Authors call for UK government to hold Meta accountable for copyright infringement
March 31, 2025
A group of prominent authors including Richard Osman, Kazuo Ishiguro, Kate Mosse and Val McDermid have signed an open letter calling on the UK government to hold Meta accountable over its use of copyrighted books to train artificial intelligence.
The letter asked Lisa Nandy, the secretary of state for culture, media and sport, to summon Meta senior executives to parliament.
“There is a longstanding contractual obligation that when third parties make use of an author’s work they compensate us,” said McDermid when asked why she signed the letter. “Adaptation, translation, photocopying – they all accept the duty to recompense us for making their work possible.
“I’m a crime writer – I understand theft when I see it. And by using pirated material, Meta are stealing from us twice over. I don’t think it’s at all surprising that we’re outraged.”
Earlier this year, a court filing alleged that Meta CEO Mark Zuckerberg approved the company’s use of a notorious “shadow library”, LibGen, which contains more than 7.5 million books. On 20 March, the Atlantic republished a searchable database of the titles contained in LibGen, through which many authors discovered that their works may have been used to train Meta’s AI models without their permission.
The letter claims this is a “clear infringement” of copyright law. “There can be no question that the scraping of authors’ works for the purpose of generative AI training is unlawful in the UK, yet tech giants like Meta are operating in the UK without sufficient enquiry being made into their practices,” it reads. “Authors are almost powerless given the enormous cost and complexities of pursuing litigation against corporate defendants with such deep pockets.”
For writers, “and all those who make a living by their hard work, originality and imagination, this is another David and Goliath moment,” said Mosse on why she signed the letter. “Copyright exists, the terms and licensing provisions are robust, the law is clear. This is theft on a large scale and it must stop. Fair is fair.”
The statement, written by the Society of Authors (SoA), was published on Change.org in the form of a petition, and has since garnered nearly 5,000 signatures.

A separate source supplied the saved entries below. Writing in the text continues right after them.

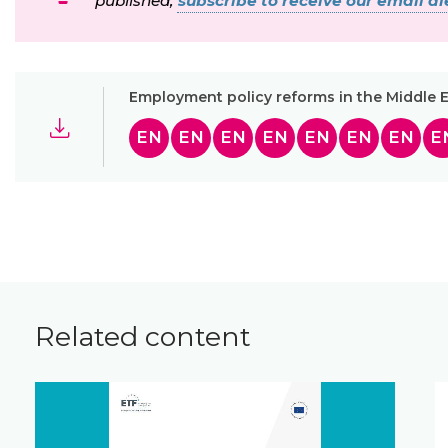
published,
subscribe to receive our email ale
Employment policy reforms in the Middle E
EN
EN
EN
EN
EN
EN
EN
E
Related content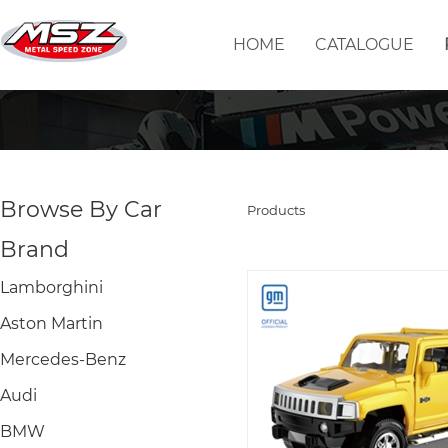
HOME
CATALOGUE
Browse By Car
Products
Brand
Lamborghini
Aston Martin
Mercedes-Benz
Audi
BMW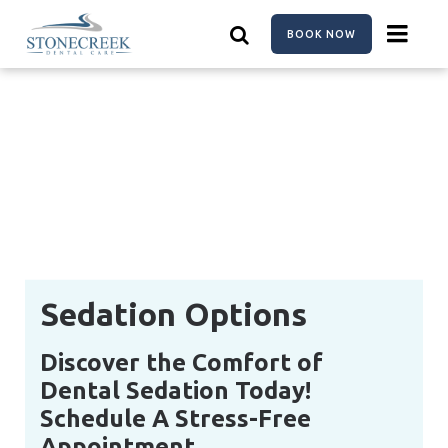
Skip
to
BOOK NOW
main
content
Sedation Options
Discover the Comfort of
Dental Sedation Today!
Schedule A Stress-Free
Appointment.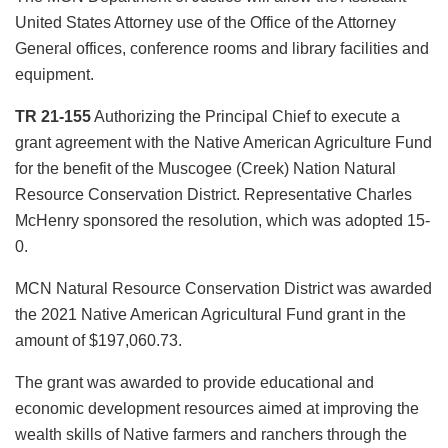
United States Attorney use of the Office of the Attorney
General offices, conference rooms and library facilities and
equipment.
TR 21-155
Authorizing the Principal Chief to execute a
grant agreement with the Native American Agriculture Fund
for the benefit of the Muscogee (Creek) Nation Natural
Resource Conservation District. Representative Charles
McHenry sponsored the resolution, which was adopted 15-
0.
MCN Natural Resource Conservation District was awarded
the 2021 Native American Agricultural Fund grant in the
amount of $197,060.73.
The grant was awarded to provide educational and
economic development resources aimed at improving the
wealth skills of Native farmers and ranchers through the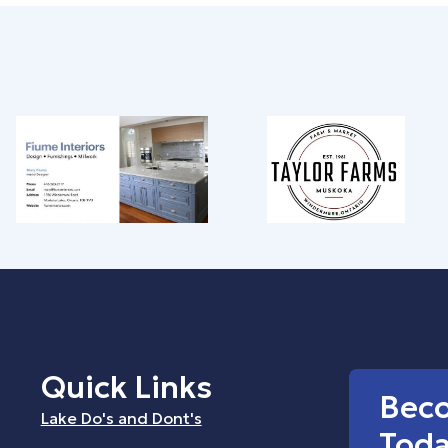
Quick Links
Bec
Lake Do's and Dont's
Tod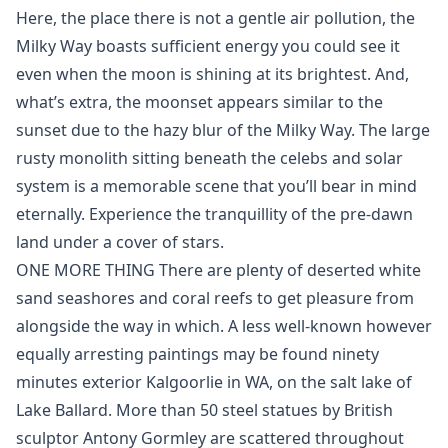
Here, the place there is not a gentle air pollution, the
Milky Way boasts sufficient energy you could see it
even when the moon is shining at its brightest. And,
what’s extra, the moonset appears similar to the
sunset due to the hazy blur of the Milky Way. The large
rusty monolith sitting beneath the celebs and solar
system is a memorable scene that you’ll bear in mind
eternally. Experience the tranquillity of the pre-dawn
land under a cover of stars.
ONE MORE THING There are plenty of deserted white
sand seashores and coral reefs to get pleasure from
alongside the way in which. A less well-known however
equally arresting paintings may be found ninety
minutes exterior Kalgoorlie in WA, on the salt lake of
Lake Ballard. More than 50 steel statues by British
sculptor Antony Gormley are scattered throughout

The letter calls on the government to “take all action available to ensure that the rights, interests and livelihoods of authors are adequately protected”, adding that “failure to act” will “unquestionably have a catastrophic and irreversible impact on all UK authors”.

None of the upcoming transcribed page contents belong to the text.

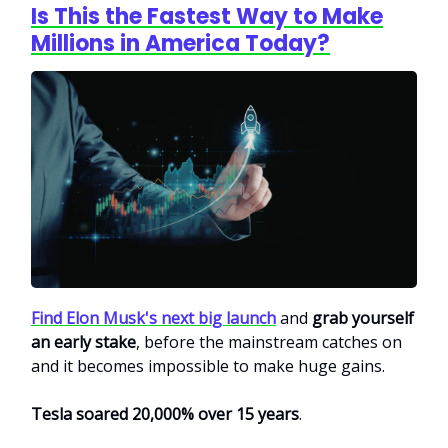
Is This the Fastest Way to Make
Millions in America Today?
Find Elon Musk's next big launch
and
grab yourself
an early stake
, before the mainstream catches on
and it becomes impossible to make huge gains.
Tesla soared 20,000% over 15 years
.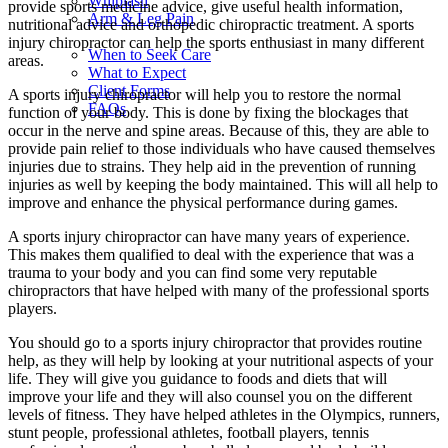
Whiplash
provide sports medicine advice, give useful health information,
Arm & Leg Pain
nutritional advice and orthopedic chiropractic treatment. A sports
injury chiropractor can help the sports enthusiast in many different
When to Seek Care
areas.
What to Expect
Client Forms
A sports injury chiropractor will help you to restore the normal
FAQs
function of your body. This is done by fixing the blockages that
occur in the nerve and spine areas. Because of this, they are able to
provide pain relief to those individuals who have caused themselves
injuries due to strains. They help aid in the prevention of running
injuries as well by keeping the body maintained. This will all help to
improve and enhance the physical performance during games.
A sports injury chiropractor can have many years of experience.
This makes them qualified to deal with the experience that was a
trauma to your body and you can find some very reputable
chiropractors that have helped with many of the professional sports
players.
You should go to a sports injury chiropractor that provides routine
help, as they will help by looking at your nutritional aspects of your
life. They will give you guidance to foods and diets that will
improve your life and they will also counsel you on the different
levels of fitness. They have helped athletes in the Olympics, runners,
stunt people, professional athletes, football players, tennis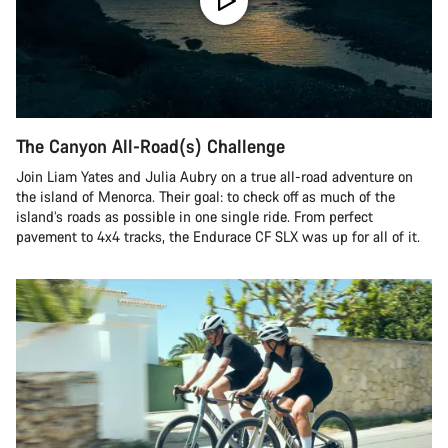
The Canyon All-Road(s) Challenge
Join Liam Yates and Julia Aubry on a true all-road adventure on
the island of Menorca. Their goal: to check off as much of the
island’s roads as possible in one single ride. From perfect
pavement to 4x4 tracks, the Endurace CF SLX was up for all of it.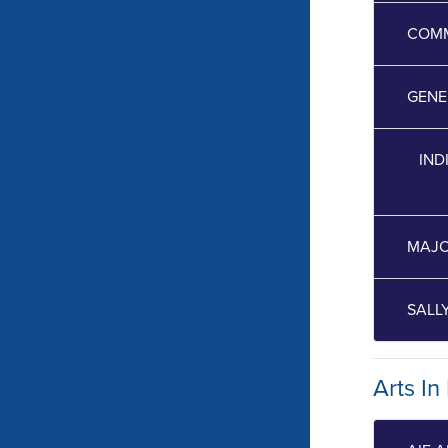
COMM
GENE
IND
MAJO
SALL
Arts In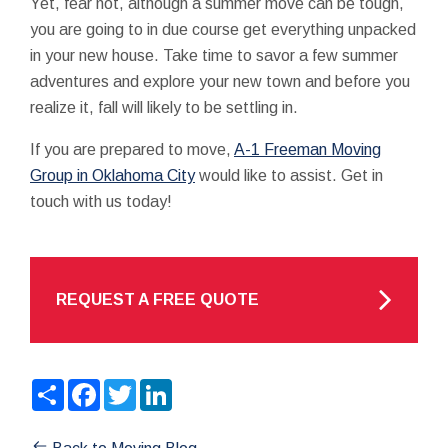
Yet, fear not, although a summer move can be tough,
you are going to in due course get everything unpacked
in your new house. Take time to savor a few summer
adventures and explore your new town and before you
realize it, fall will likely to be settling in.
If you are prepared to move,
A-1 Freeman Moving
Group in Oklahoma City
would like to assist. Get in
touch with us today!
REQUEST A FREE QUOTE
Share
Facebook
Twitter
LinkedIn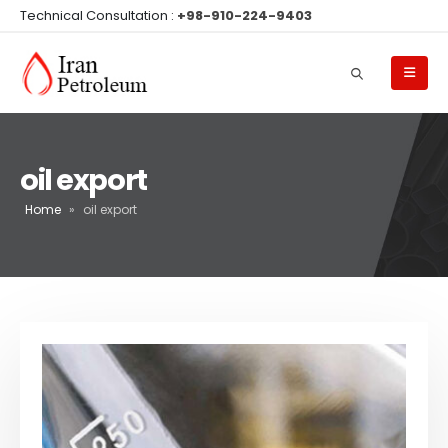
Technical Consultation :
+98-910-224-9403
oil export
Home
»
oil export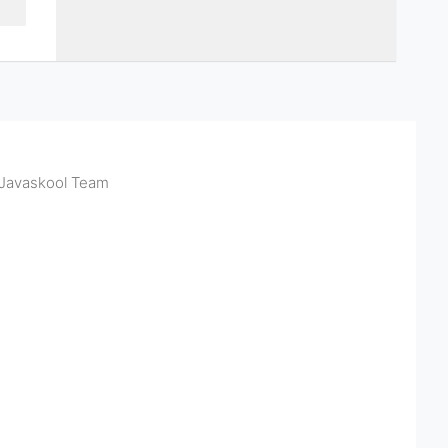
Javaskool Team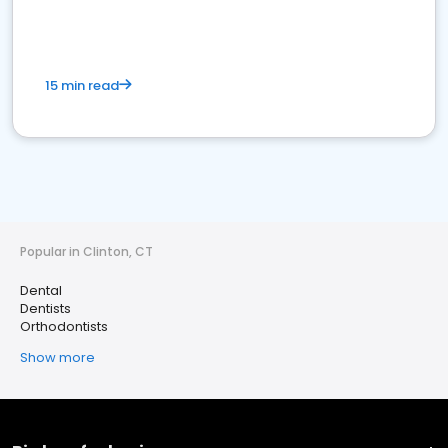
15 min read
Popular in Clinton, CT
Dental
Dentists
Orthodontists
Show more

It says that Meta executives must be required to provide a detailed response to allegations that they have engaged in wholesale copyright infringement and to “provide unequivocal assurances that they will respect the copyright of authors, not engage in unlawful conduct and will pay authors for all historic infringements.”

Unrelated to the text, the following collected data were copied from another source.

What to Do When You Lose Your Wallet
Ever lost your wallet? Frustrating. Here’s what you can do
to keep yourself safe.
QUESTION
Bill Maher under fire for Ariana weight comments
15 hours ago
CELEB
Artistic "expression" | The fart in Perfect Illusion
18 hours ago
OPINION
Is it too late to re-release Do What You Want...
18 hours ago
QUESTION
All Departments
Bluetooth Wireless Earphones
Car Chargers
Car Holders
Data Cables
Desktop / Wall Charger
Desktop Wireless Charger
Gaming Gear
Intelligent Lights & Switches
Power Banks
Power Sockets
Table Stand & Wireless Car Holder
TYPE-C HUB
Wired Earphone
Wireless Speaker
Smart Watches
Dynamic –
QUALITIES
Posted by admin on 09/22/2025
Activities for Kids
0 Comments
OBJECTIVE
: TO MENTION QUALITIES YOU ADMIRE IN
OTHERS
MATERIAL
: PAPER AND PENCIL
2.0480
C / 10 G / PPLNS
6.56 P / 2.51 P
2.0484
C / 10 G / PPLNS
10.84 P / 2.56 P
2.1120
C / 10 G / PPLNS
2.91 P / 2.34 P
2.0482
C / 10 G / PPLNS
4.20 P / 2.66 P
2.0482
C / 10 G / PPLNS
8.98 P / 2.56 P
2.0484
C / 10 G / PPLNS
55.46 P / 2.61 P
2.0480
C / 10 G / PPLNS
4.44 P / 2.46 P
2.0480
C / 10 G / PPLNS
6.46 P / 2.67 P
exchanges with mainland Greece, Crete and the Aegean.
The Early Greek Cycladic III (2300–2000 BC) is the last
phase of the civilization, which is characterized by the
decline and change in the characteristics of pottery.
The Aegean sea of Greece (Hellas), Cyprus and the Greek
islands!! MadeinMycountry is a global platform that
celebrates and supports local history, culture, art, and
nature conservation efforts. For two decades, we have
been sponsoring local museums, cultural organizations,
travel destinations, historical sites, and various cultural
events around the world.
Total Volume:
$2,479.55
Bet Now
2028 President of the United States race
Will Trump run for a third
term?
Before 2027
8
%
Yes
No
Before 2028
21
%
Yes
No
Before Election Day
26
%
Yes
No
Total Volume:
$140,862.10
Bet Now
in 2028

A court filing made in January by a group of authors suing Meta for copyright infringement in the US – which includes Ta-Nehisi Coates, Andrew Sean Greer and the comedian Sarah Silverman – claimed that company executives, including Zuckerberg, were aware that LibGen is a database believed to contain pirated material when they allowed its use.
Cases against Meta “are shining a light on the unscrupulous behaviour exhibited by global tech companies which seemingly exploit copyright-protected material, safe in the knowledge that they will not be held to account”, says the SoA letter.
A spokesperson from Meta said the company “has developed transformational GenAI open source LLMs that are powering incredible innovation, productivity, and creativity for individuals and companies. Fair use of copyrighted materials is vital to this. We disagree with Plaintiffs’ assertions, and the full record tells a different story. We will continue to vigorously defend ourselves and to protect the development of GenAI for the benefit of all.”